:: PROVIDED INFORMATION ::

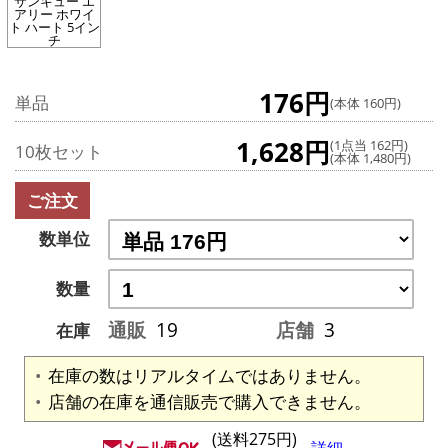
サンキュー エ
アリー ホワイ
ト ハート 5イン
チ
176円
単品
(本体 160円)
1,628円
(1点当 162円)
10枚セット
(本体 1,480円)
ご注文
数単位
数量
通販
19
店舗
3
在庫
在庫の数はリアルタイムではありません。
店舗の在庫を通信販売で購入できません。
(送料275円)
詳細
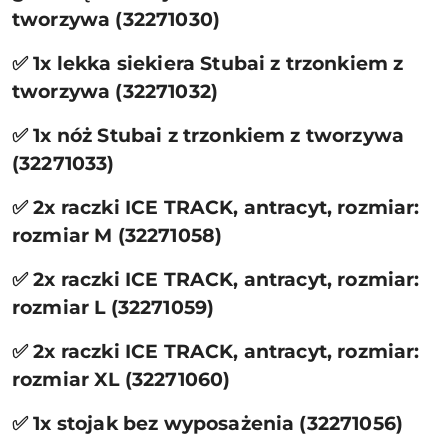
tworzywa (32271030)
✅ 1x lekka siekiera Stubai z trzonkiem z
tworzywa (32271032)
✅ 1x nóż Stubai z trzonkiem z tworzywa
(32271033)
✅ 2x raczki ICE TRACK, antracyt, rozmiar:
rozmiar M (32271058)
✅ 2x raczki ICE TRACK, antracyt, rozmiar:
rozmiar L (32271059)
✅ 2x raczki ICE TRACK, antracyt, rozmiar:
rozmiar XL (32271060)
✅ 1x stojak bez wyposażenia (32271056)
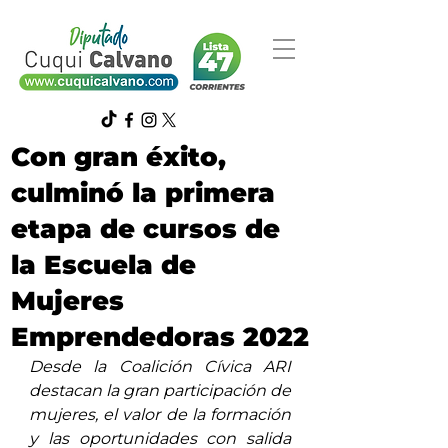
Con gran éxito,
culminó la primera
etapa de cursos de
la Escuela de
Mujeres
Emprendedoras 2022
Desde la Coalición Cívica ARI 
destacan la gran participación de 
mujeres, el valor de la formación 
y las oportunidades con salida 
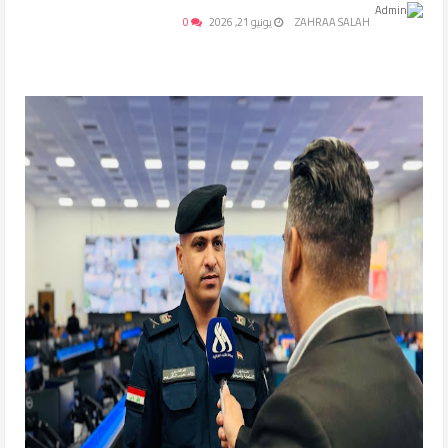
ZAHRAA SALAH
يونيو 21, 2026
0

:::

WHAT YOU WILL DO » Nothing but the lines from the one that holds "rozmiar XL (32271060)" through the end of the data should appear, written out exactly, without pictures.

RESPONSE TO THIS TASK »
rozmiar XL (32271060)
✅ 1x stojak bez wyposażenia (32271056)
Con gran éxito,
culminó la primera
etapa de cursos de
la Escuela de
Mujeres
Emprendedoras 2022
Desde la Coalición Cívica ARI 
destacan la gran participación de 
mujeres, el valor de la formación 
y las oportunidades con salida 
ZAHRAA SALAH
يونيو 21, 2026
0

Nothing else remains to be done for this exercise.